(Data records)
*** Begin section ***
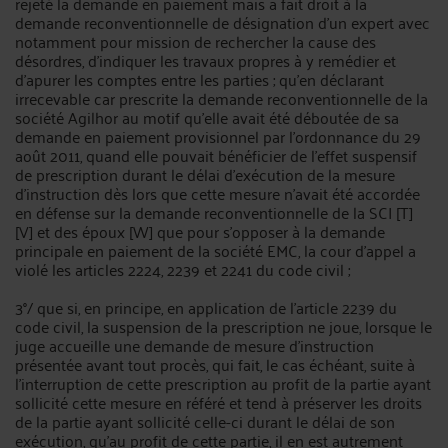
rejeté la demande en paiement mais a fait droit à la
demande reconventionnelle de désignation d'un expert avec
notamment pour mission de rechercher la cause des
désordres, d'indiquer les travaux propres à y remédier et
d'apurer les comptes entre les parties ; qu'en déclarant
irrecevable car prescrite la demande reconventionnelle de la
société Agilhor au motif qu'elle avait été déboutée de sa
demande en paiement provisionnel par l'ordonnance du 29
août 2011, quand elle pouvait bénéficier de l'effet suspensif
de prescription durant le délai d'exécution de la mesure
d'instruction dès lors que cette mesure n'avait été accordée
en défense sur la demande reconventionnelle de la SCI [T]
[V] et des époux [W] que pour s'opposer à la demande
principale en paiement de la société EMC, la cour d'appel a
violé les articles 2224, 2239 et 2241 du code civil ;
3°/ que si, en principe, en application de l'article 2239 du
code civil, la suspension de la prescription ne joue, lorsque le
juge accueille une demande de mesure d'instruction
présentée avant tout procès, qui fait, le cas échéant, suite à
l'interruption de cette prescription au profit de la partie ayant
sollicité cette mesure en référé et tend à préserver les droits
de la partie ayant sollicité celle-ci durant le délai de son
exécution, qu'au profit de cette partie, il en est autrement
*** End section ***
*** Begin section ***
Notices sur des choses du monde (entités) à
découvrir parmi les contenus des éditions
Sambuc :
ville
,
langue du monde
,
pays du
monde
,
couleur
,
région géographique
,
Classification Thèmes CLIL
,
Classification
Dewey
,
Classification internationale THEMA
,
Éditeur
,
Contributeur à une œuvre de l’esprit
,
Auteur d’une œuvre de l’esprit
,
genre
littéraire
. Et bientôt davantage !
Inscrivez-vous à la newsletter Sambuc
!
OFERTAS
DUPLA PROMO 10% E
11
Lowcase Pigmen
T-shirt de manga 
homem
*** End section ***
# Assignment:
Return word for word the lines above from the line with "en défense sur" to the line with "exécution, qu'au profit", including both and leaving out all others.

# Written answer:
en défense sur la demande reconventionnelle de la SCI [T]
[V] et des époux [W] que pour s'opposer à la demande
principale en paiement de la société EMC, la cour d'appel a
violé les articles 2224, 2239 et 2241 du code civil ;
3°/ que si, en principe, en application de l'article 2239 du
code civil, la suspension de la prescription ne joue, lorsque le
juge accueille une demande de mesure d'instruction
présentée avant tout procès, qui fait, le cas échéant, suite à
l'interruption de cette prescription au profit de la partie ayant
sollicité cette mesure en référé et tend à préserver les droits
de la partie ayant sollicité celle-ci durant le délai de son
exécution, qu'au profit de cette partie, il en est autrement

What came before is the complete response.